Command of running your code:
To reduce the difficulty of the project, you are allowed to pass the total number of years to your job. We will also use more than 1 reducer to test your code. Assuming there are 20 years, β is set to 0.5, and we use 2 reducers, we will use the command like below to run your code:
$ python3 project1.py -r hadoop hdfs_input -o hdfs_output --jobconf myjob.settings.years=20 --jobconf myjob.settings.beta=0.5 --jobconf mapreduce.job.reduces=2
· hdfs_input: input file in HDFS, e.g., “hdfs://localhost:9000/user/comp9313/input”
· hdfs_output: output folder in HDFS, e.g., “hdfs://localhost:9000/user/comp9313/output”
· You can access the total number of years and the value of β in your program like “N = jobconf_from_env('myjob.settings.years')”, (use “from mrjob.compat import jobconf_from_env” in your code).
Output format:
You need to output all terms whose term weights regarding each year are larger than the given threshold value β (note that one term could appear in different years).

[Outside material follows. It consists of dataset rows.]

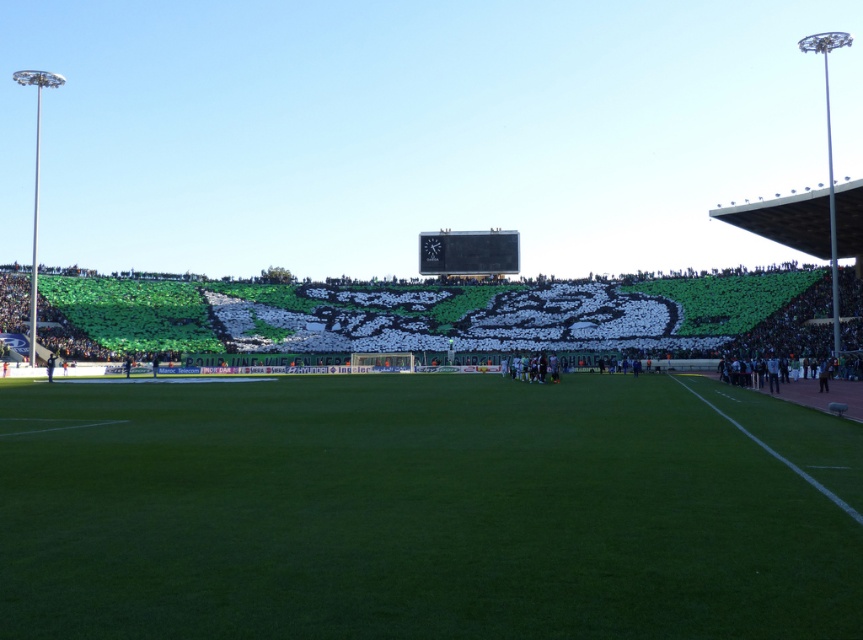 You are a drone operator tasked with capturing aerial footage of the football stadium. Your drone is currently positioned 20 feet above the green artificial turf at center. To ensure safety, you need to maintain a minimum altitude of 20 feet above the ground at all times. Is your current altitude sufficient?

The green artificial turf at center is 18.82 feet away from the viewer. Since the drone is positioned 20 feet above the green artificial turf at center, the altitude is sufficient as it exceeds the minimum required 20 feet.

You are a photographer positioned at the edge of the field. You want to capture a photo of the black glossy scoreboard at center while ensuring the green artificial turf at center is visible in the background. Based on their positions, is the scoreboard to the right or left side of the frame?

The black glossy scoreboard at center is to the right of the green artificial turf at center. Since the photographer is at the edge of the field, the scoreboard would appear on the right side of the frame while the green artificial turf at center is positioned to its left in the background.

You are a drone operator preparing to fly a drone over the football stadium. You need to ensure that the drone can safely pass between the green artificial turf at center and the black glossy scoreboard at center without hitting either. Given that the drone is 1 meter in height, can it fly between them?

The green artificial turf at center is not as tall as black glossy scoreboard at center. Since the scoreboard is taller, the vertical space between them allows the drone to pass safely at 1 meter in height. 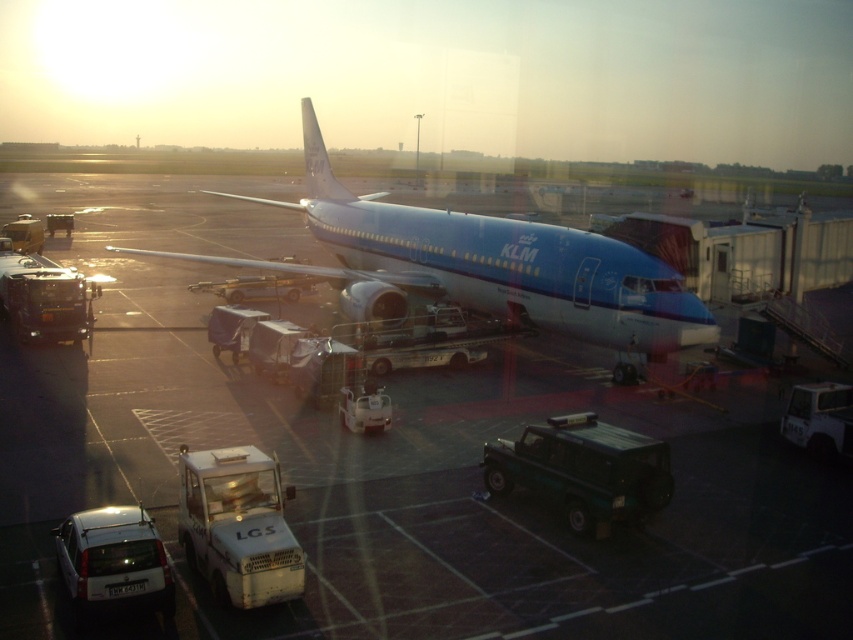 You are standing at the airport gate where the KLM Royal Dutch Airlines aircraft is parked. You notice two points marked on the ground at coordinates point (39, 180) and point (584, 273). If you want to reach the point closer to the camera, which coordinate should you walk towards?

You should walk towards point (39, 180) because it is further to the camera than point (584, 273).

You are a passenger at the airport and see two airplanes, the blue polished airplane at center and the blue glossy airplane at center. Which one is closer to you?

The blue polished airplane at center is closer to you since it is in front of the blue glossy airplane at center.

You are a pilot standing at the airport gate. You need to locate the blue polished airplane at center for your next flight. According to the airport map, where exactly is it located?

The blue polished airplane at center is located at point (390, 461) on the airport map.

The format of each line is: “Term\tYear,Weight”. You need to sort the results first by the terms in alphabetical order and then by the years in descending order.
For example, given the above data set and β=0.4, the output can be checked at (there is no need to remove the quotation marks which are generated by MRJob): https://webcms3.cse.unsw.edu.au/COMP9313/23T2/resources/88345.